Ok, so the Five and Seven may not actually have been upper class – come to think of it all her stories are more privileged middle – but the voice in which she wrote was a million miles away from the local dialect I grew up with.
I followed up by reading CS Lewis, another writer with a plummy voice. Things went a little astray in my teenage years, when American high school romances were more my cup of tea, but those early years helped shape my vocabulary, open me up to worlds that were not my own and educate me in a way that school teachers never could.
And they gave me something to aspire to. Later the desire to read that 1930’s upper class voice would return to me and I would immerse myself in Evelyn Waugh and all the Mitfords.
When I went to university, my new friends poked gentle fun at my accent. It wasn’t that it was Scottish – some of my friends were Scottish too. It was the “wrong kind” of Scottish. Schemie in other words.

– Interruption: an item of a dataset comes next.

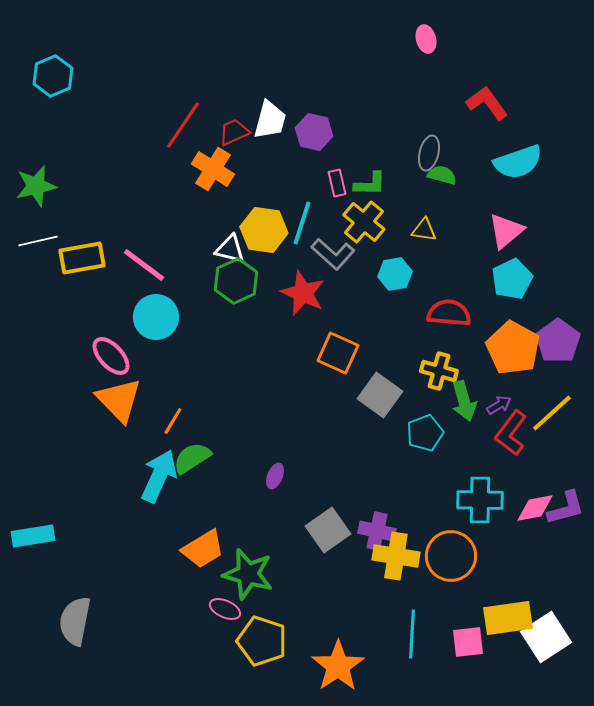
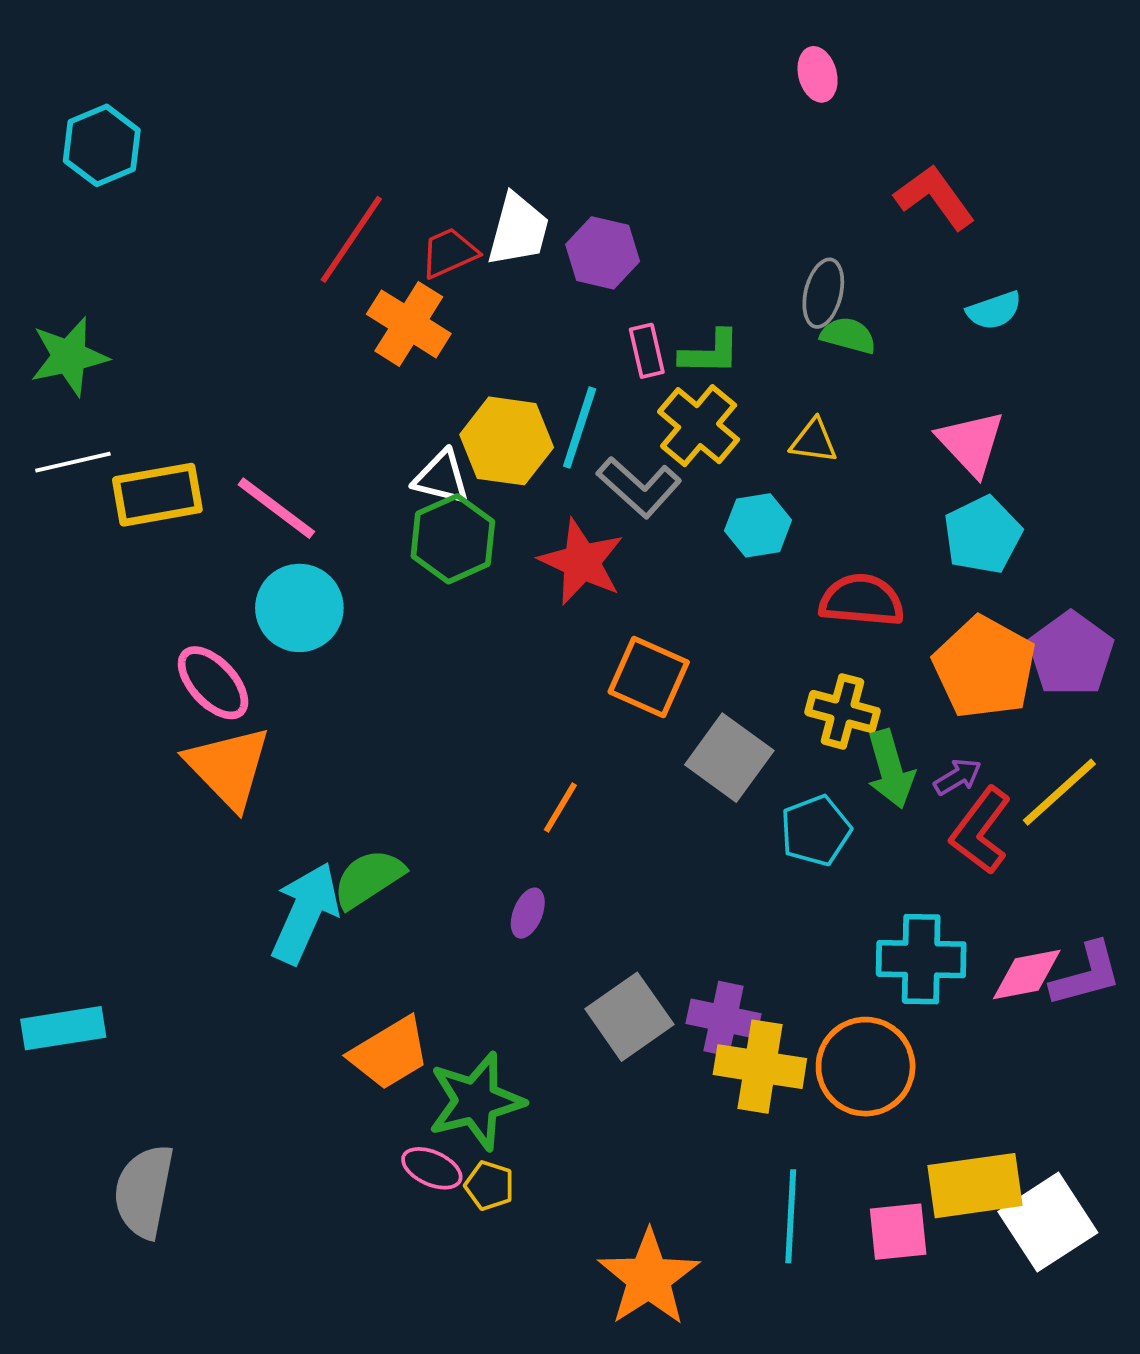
cyan semicircle: (518, 162) -> (994, 310), size x0.6
pink triangle: (506, 231) -> (971, 443), turned -33
orange line: (173, 421) -> (560, 807), moved
green star: (248, 574) -> (476, 1101), turned -30
yellow pentagon: (262, 641) -> (489, 1186), moved, size x0.5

I tried to develop my ear and adjust my pronunciation. Po-em and film instead of po-yum and fil-um. Friends parents took us to actual restaurants with linen tablecloths and water glasses and those parents knew which wine to order and how to tip.

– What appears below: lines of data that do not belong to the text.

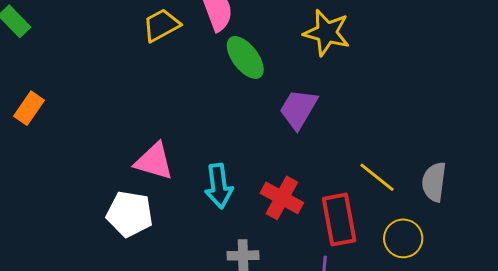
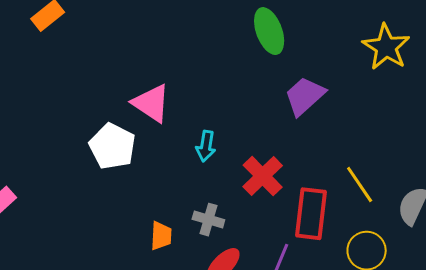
yellow star: (327, 33) -> (386, 47), moved
cyan arrow: (219, 186) -> (206, 146), size x0.7

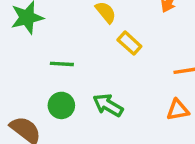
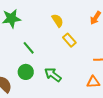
green line: (62, 64) -> (29, 48), turned 40

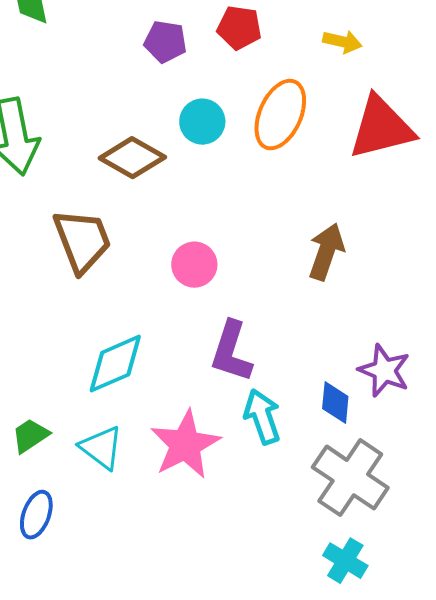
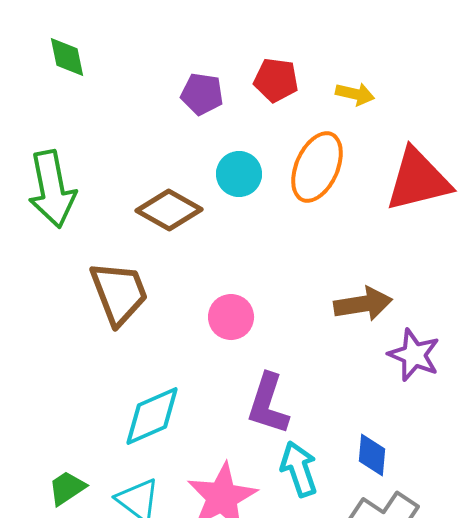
yellow arrow: (342, 42) -> (355, 94), moved
brown arrow: (326, 252) -> (363, 304), turned 62
purple star: (384, 371) -> (414, 355), moved

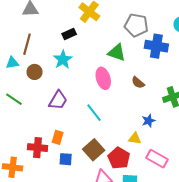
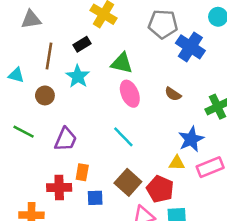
brown line: (27, 44) -> (49, 56), moved
blue cross: (156, 46) -> (190, 47), turned 30
green triangle: (117, 52) -> (122, 63), moved
cyan triangle: (12, 63) -> (16, 75), moved, turned 32
purple trapezoid: (58, 100) -> (66, 139), moved
blue star: (148, 121) -> (191, 139), size x1.5
pink rectangle: (157, 159) -> (210, 167), moved, turned -45

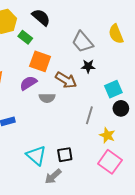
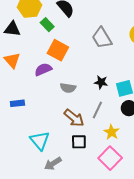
black star: (88, 66) -> (101, 82), moved
brown arrow: (66, 80) -> (74, 118), moved
gray semicircle: (47, 98) -> (68, 88), moved
black square: (65, 155) -> (79, 142), moved

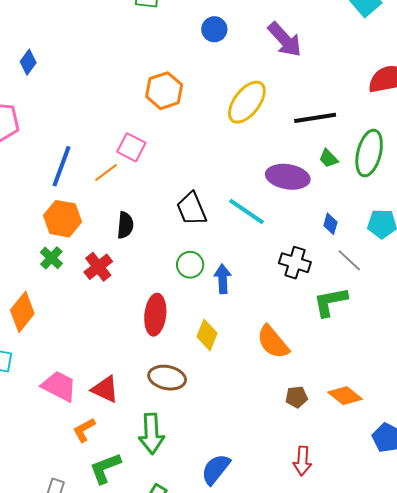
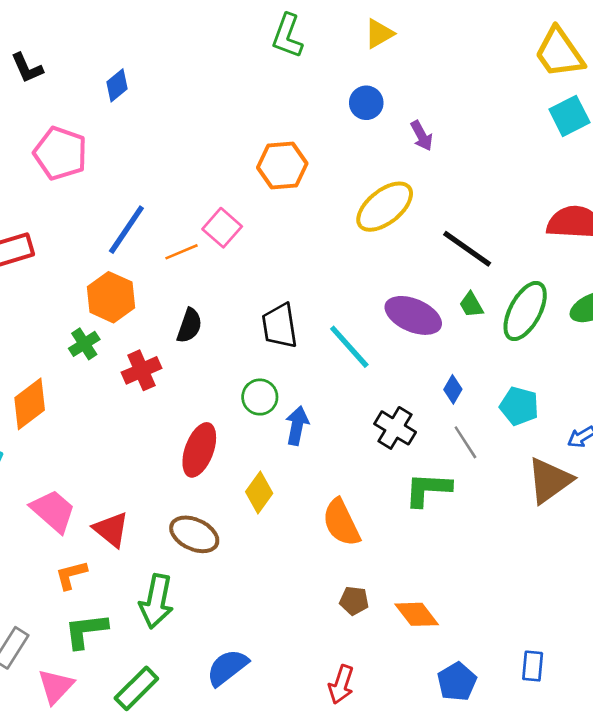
purple arrow: (285, 40) -> (422, 136), moved, size x0.6
black line: (315, 118) -> (467, 249), turned 30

My new friends knew how to dress correctly for an occasion – my dresses, I came to realize, were distinctly lower class.
After university, my acquaintance with the privileged continued. I remember one weekend being asked along to a house party with a couple of friends. The party was to include a ceilidh and a shoot. “I’ve made it!” I thought…until I overheard the host’s son advising his friends not to talk to me. Of course that might have been because I punched him in a pub once when I was drunk. Look he gave me a scare – it was a fight or flight reflex that’s all!
Anyway…when I got to bed after the dance and was drifting off in the admittedly not very comfortable twin, a big upper class girl came and pulled me out. “I’m sleeping there” she said. I slept like her maid on the floor.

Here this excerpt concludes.